When using cache put some thought into how you would expire cache for a database update. In other words if your selecting data from a database to display in a view and that data is has not changed you should not need to hit the database every time but rather pull it from memory. Once the data actually does change you'd want to invalidate that cache so it's not stale and then re-cache the new data.
memcached: http://www.danga.com/memcached/'
-facebook also has a version
CodeIgniter - http://codeigniter.com/
EZPDO - http://www.ezpdo.net/blog/?p=2
ZendFramework -http://framework.zend.com/
Consider looking at or using a web framework for your website.
symfony
CakePHP
CodeIgniter
Are some of the more mainstream ones. Learn from them if anything.
Prepared statements are just fine for your own internal queries to. You'll have a strutured approach for all queries.
Well it depends on what you're showing. But I would say that you normally could use joins to get the data you need from more tables. You'll have a lot less quering to get the correct data, and it sounds like all your data is connected somehow to the one movie you're showing.
As Peter D comments, I would recommend using a web framework to learn how to seperate out the database handling from the view. Are you using an object oriented approach now? Look at the MVC pattern that some of these frameworks implement, that'll get you going.

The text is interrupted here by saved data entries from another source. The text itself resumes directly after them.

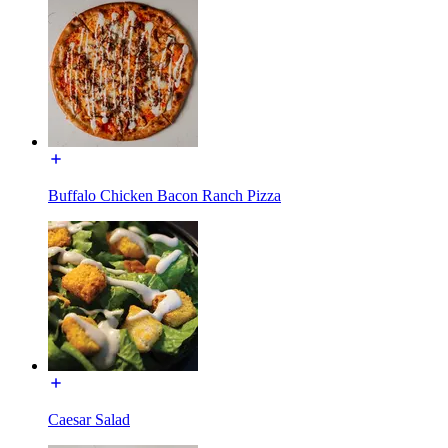
Buffalo Chicken Bacon Ranch Pizza
Caesar Salad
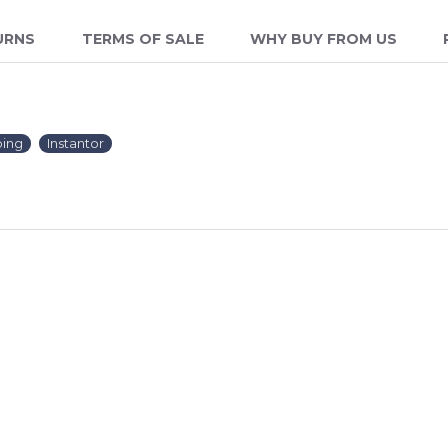
URNS
TERMS OF SALE
WHY BUY FROM US
ing
Instantor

Like Peter D mention before add this one to the list of framework to use. Zend Framework http://framework.zend.com
Open source and free.
It is recommended to use MySQLi ...
Definitely MySQLi, but it's a big question by itself, if you start coding you'll need to grasp the basic of T-SQL to understand the difference.
To get all the movie data ...
It depends on alot of things. Size of database. Wanted results i.e. the information that need to be displayed, response time of the queries vs displaying in user view. Do you know about JOIN, UNION?
How can I simplify the code to ...
Yes to all theses questions. www.w3schools.com/php/ if it can be of any help and learn the MVC pattern. Useful to alot of programming language these days. Maybe a framework would help you here
To this questions:
"To get all the movie data and show it
I need to get the data from more than
16 different tables. I use one MySQL
query per table (somethimes more) and
lots of loops. This is the correct way
a website need to work?? I mean.. this
is normal???"
No. If I understand you correctly, you should be using some type of JOIN depending on the data you're retrieving from the database. Getting results for huge amounts of data, and then picking out only the pieces you want in PHP is much slower than letting the database do the work of sorting/retrieving only the records/info you want to show.
I highly recommend a somewhat dated but very easy to grasp book that covers PHP and MySQL/Databases in general: http://www.dmcinsights.com/phpmysql2/ - It covers a lot of "in practice" techniques along with the code, so it'd be great to learn from.
There is a apparently a third edition with updated info, but I have not looked at it.